Nesta quarta-feira (4), a Assembleia Legislativa de Pernambuco (Alepe) aprovou por unanimidade o Projeto de Lei Ordinária 474/2023, que autoriza a distribuição gratuita de medicamentos à base de canabidiol nas unidades de saúde públicas e privadas conveniadas ao Sistema Único de Saúde (SUS) no estado. A proposta, apresentada pelo deputado estadual Luciano Duque (Solidariedade), tem como objetivo oferecer uma alternativa de tratamento eficaz para diversas doenças graves e condições debilitantes.
O uso medicinal do canabidiol tem se expandido mundialmente devido à sua eficácia no tratamento de condições como epilepsia, ansiedade, doença de Parkinson, Alzheimer, dor crônica, autismo, esclerose múltipla e câncer. Estados brasileiros como São Paulo, Rio Grande do Norte e Alagoas já possuem legislações semelhantes, mas esta é a primeira vez que Pernambuco avança nessa pauta, abrindo a possibilidade de acesso gratuito para pacientes que dependem do SUS.
Com a aprovação unânime, o projeto segue para sanção da governadora Raquel Lyra. “Este é apenas o primeiro passo”, destacou Duque. “Agora, o desafio será implementar a legislação e garantir que o medicamento chegue a quem realmente necessita. Conto com o apoio da governadora e da secretária Zilda Cavalcanti para que isso se torne realidade.”
Como funcionará a distribuição do canabidiol no SUS?
De acordo com o texto aprovado, além do canabidiol puro, a lei também permite a distribuição de medicamentos que combinem o canabidiol com outras substâncias canabinoides, como o tetrahidrocanabinol (THC), desde que estejam de acordo com as exigências da Anvisa e as normas dos países de origem, no caso de produtos importados. Para ter acesso ao tratamento, os pacientes deverão ser cadastrados na Secretaria Estadual de Saúde, apresentando laudo médico que justifique a necessidade do medicamento.
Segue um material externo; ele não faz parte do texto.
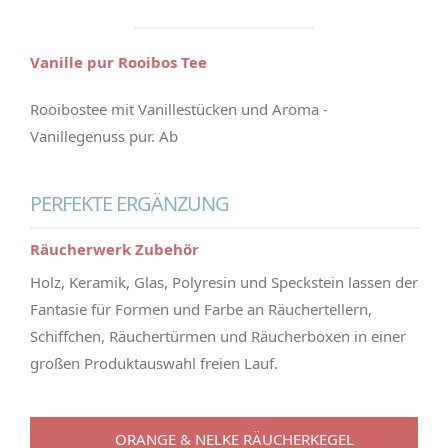
Vanille pur Rooibos Tee
Rooibostee mit Vanillestücken und Aroma -
Vanillegenuss pur. Ab
PERFEKTE ERGÄNZUNG
Räucherwerk Zubehör
Holz, Keramik, Glas, Polyresin und Speckstein lassen der
Fantasie für Formen und Farbe an Räuchertellern,
Schiffchen, Räuchertürmen und Räucherboxen in einer
großen Produktauswahl freien Lauf.
ORANGE & NELKE RÄUCHERKEGEL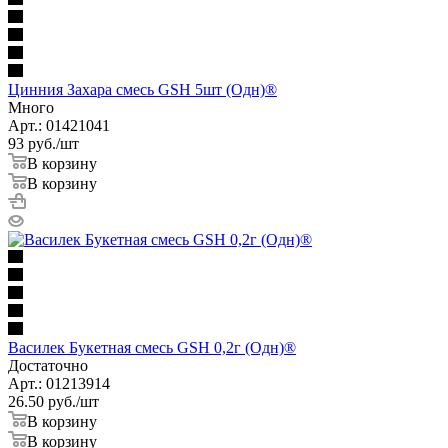
Цинния Захара смесь GSH 5шт (Одн)®
Много
Арт.: 01421041
93
руб.
/шт
В корзину
В корзину
Василек Букетная смесь GSH 0,2г (Одн)®
Достаточно
Арт.: 01213914
26.50
руб.
/шт
В корзину
В корзину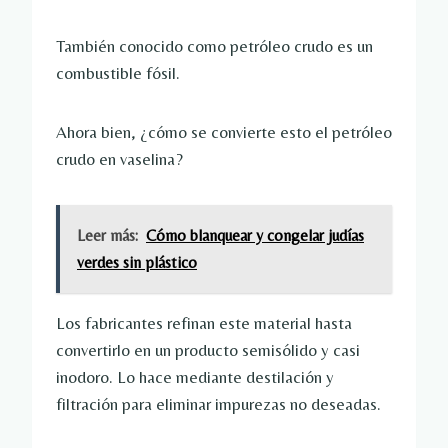
También conocido como petróleo crudo es un
combustible fósil.
Ahora bien, ¿cómo se convierte esto el petróleo
crudo en vaselina?
Leer más:
Cómo blanquear y congelar judías
verdes sin plástico
Los fabricantes refinan este material hasta
convertirlo en un producto semisólido y casi
inodoro. Lo hace mediante destilación y
filtración para eliminar impurezas no deseadas.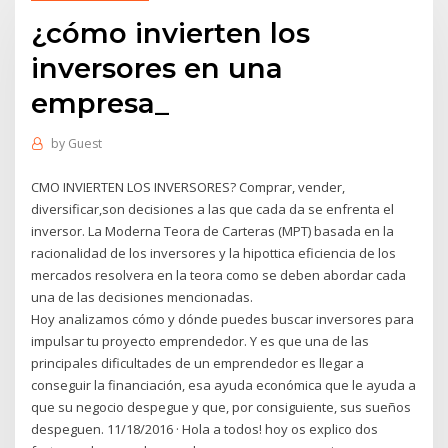
¿cómo invierten los
inversores en una
empresa_
by
Guest
CMO INVIERTEN LOS INVERSORES? Comprar, vender,
diversificar,son decisiones a las que cada da se enfrenta el
inversor. La Moderna Teora de Carteras (MPT) basada en la
racionalidad de los inversores y la hipottica eficiencia de los
mercados resolvera en la teora como se deben abordar cada
una de las decisiones mencionadas.
Hoy analizamos cómo y dónde puedes buscar inversores para
impulsar tu proyecto emprendedor. Y es que una de las
principales dificultades de un emprendedor es llegar a
conseguir la financiación, esa ayuda económica que le ayuda a
que su negocio despegue y que, por consiguiente, sus sueños
despeguen. 11/18/2016 · Hola a todos! hoy os explico dos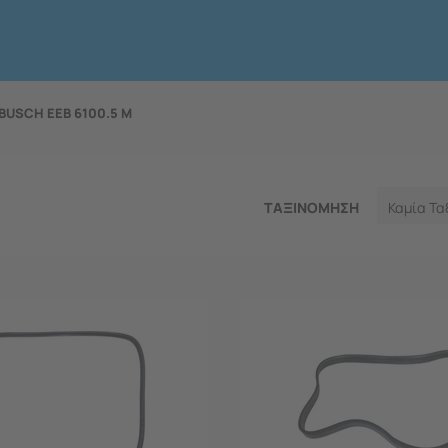
BUSCH EEB 6100.5 M
ΤΑΞΙΝΟΜΗΣΗ
Καμία Τα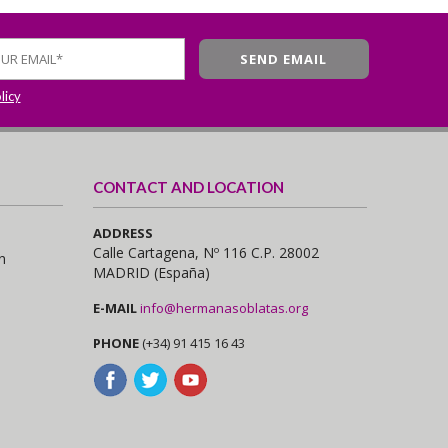
licy
CONTACT AND LOCATION
ADDRESS
Calle Cartagena, Nº 116 C.P. 28002
n
MADRID (España)
E-MAIL
info@hermanasoblatas.org
PHONE
(+34) 91 415 16 43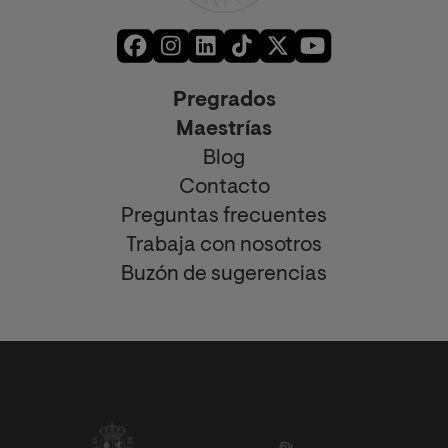
Pregrados
Maestrías
Blog
Contacto
Preguntas frecuentes
Trabaja con nosotros
Buzón de sugerencias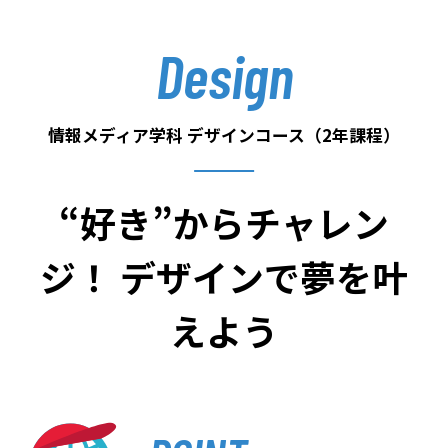
お問い合わせ
Design
プライバシーポリシー
情報メディア学科 デザインコース（2年課程）
“好き”からチャレン
ジ！ デザインで夢を叶
えよう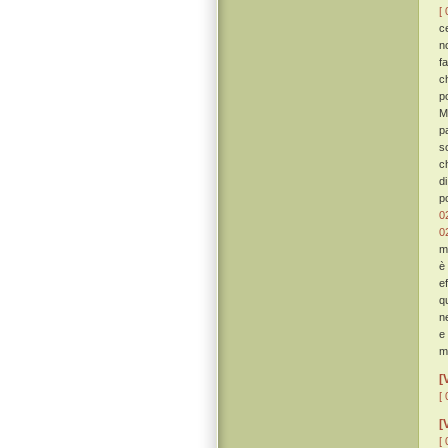
[ 
c
n
f
c
p
M
p
s
ch
d
p
0
0
m
è
e
q
n
e
m
[
[ 
[
[ 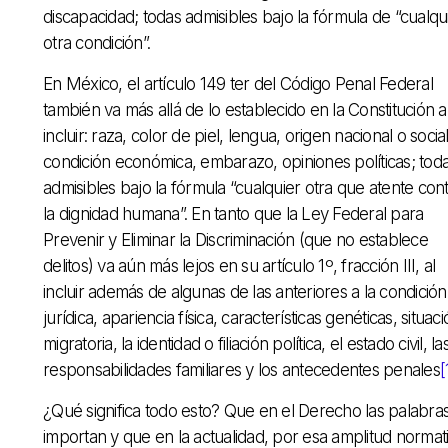
discapacidad; todas admisibles bajo la fórmula de “cualqu
otra condición”.
En México, el artículo 149 ter del Código Penal Federal
también va más allá de lo establecido en la Constitución a
incluir: raza, color de piel, lengua, origen nacional o social
condición económica, embarazo, opiniones políticas; tod
admisibles bajo la fórmula “cualquier otra que atente con
la dignidad humana”. En tanto que la Ley Federal para
Prevenir y Eliminar la Discriminación (que no establece
delitos) va aún más lejos en su artículo 1º, fracción III, al
incluir además de algunas de las anteriores a la condición
jurídica, apariencia física, características genéticas, situac
migratoria, la identidad o filiación política, el estado civil, la
responsabilidades familiares y los antecedentes penales
[
¿Qué significa todo esto? Que en el Derecho las palabra
importan y que en la actualidad, por esa amplitud normat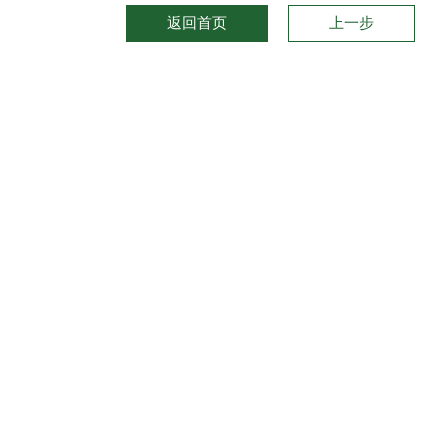
返回首页
上一步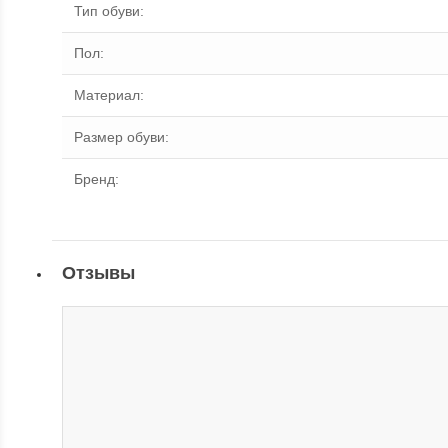
Тип обуви
:
Пол
:
Материал
:
Размер обуви
:
Бренд
:
Отзывы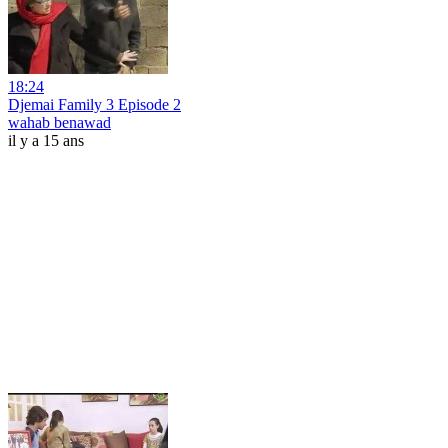
18:24
Djemai Family 3 Episode 2
wahab benawad
il y a 15 ans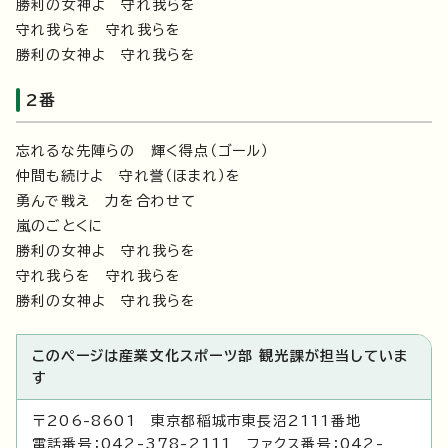
勝利の女神よ 守れ我らを
守れ我らを 守れ我らを
勝利の女神よ 守れ我らを
2番
忘れるな先陣らの 輝く得点（ゴール）
仲間も続けよ 守れ誉（ほまれ）を
勇んで戦え 力を合わせて
嵐のごとくに
勝利の女神よ 守れ我らを
守れ我らを 守れ我らを
勝利の女神よ 守れ我らを
このページは産業文化スポーツ部 観光課が担当していま
す
〒206-8601 東京都稲城市東長沼2111番地
電話番号：042-378-2111 ファクス番号：042-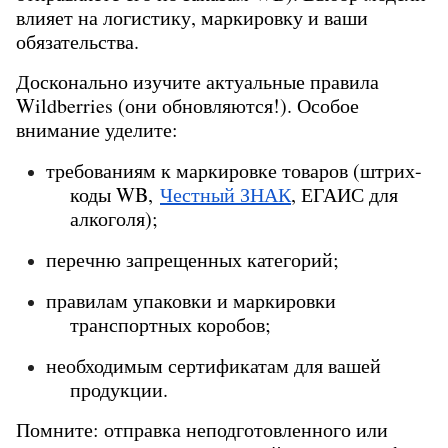
влияет на логистику, маркировку и ваши 
обязательства.
Досконально изучите актуальные правила 
Wildberries (они обновляются!). Особое 
внимание уделите:
требованиям к маркировке товаров (штрих-
коды WB,
Честный ЗНАК
, ЕГАИС для 
алкоголя);
перечню запрещенных категорий;
правилам упаковки и маркировки 
транспортных коробов;
необходимым сертификатам для вашей 
продукции.
Помните: отправка неподготовленного или 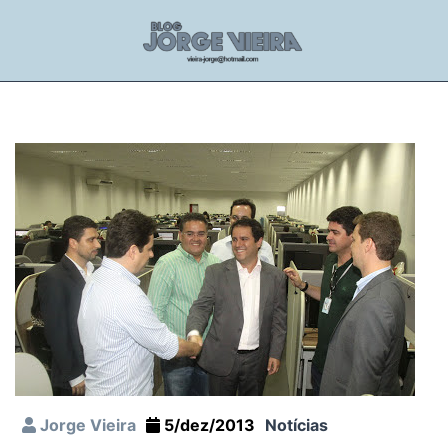
Jorge Vieira
5/dez/2013
Notícias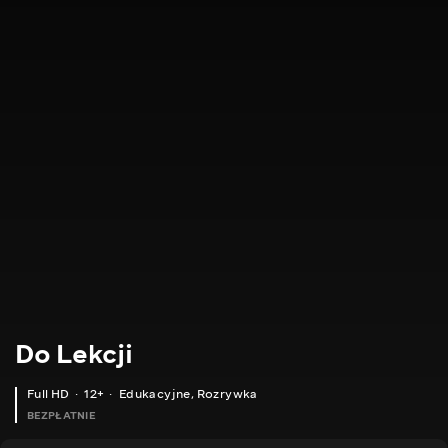
Do Lekcji
Full HD
12+
Edukacyjne
,
Rozrywka
BEZPŁATNIE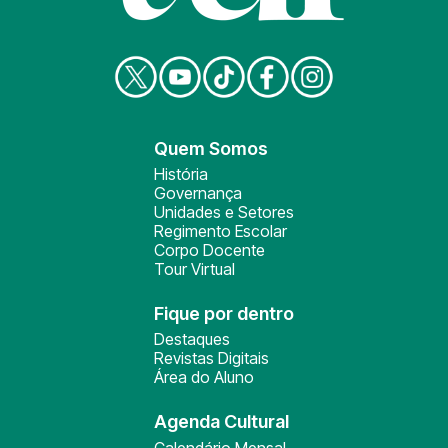
Quem Somos
História
Governança
Unidades e Setores
Regimento Escolar
Corpo Docente
Tour Virtual
Fique por dentro
Destaques
Revistas Digitais
Área do Aluno
Agenda Cultural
A prescrição deverá ser feita por um profissional habilitado, e o paciente precisará comprovar que não possui condições financeiras de adquirir o medicamento por conta própria. Além disso, a Secretaria Estadual de Saúde ficará responsável pela implementação e fiscalização da nova política, definindo as ações em cada etapa de atendimento.
O projeto representa um avanço significativo na política de saúde estadual, com potencial para aliviar o sofrimento de inúmeros pacientes que, até agora, encontravam dificuldades de acesso a esses medicamentos devido aos altos custos. A expectativa é que a governadora sancione o projeto nos próximos dias, possibilitando a criação de um sistema de distribuição que beneficie a população de baixa renda em Pernambuco.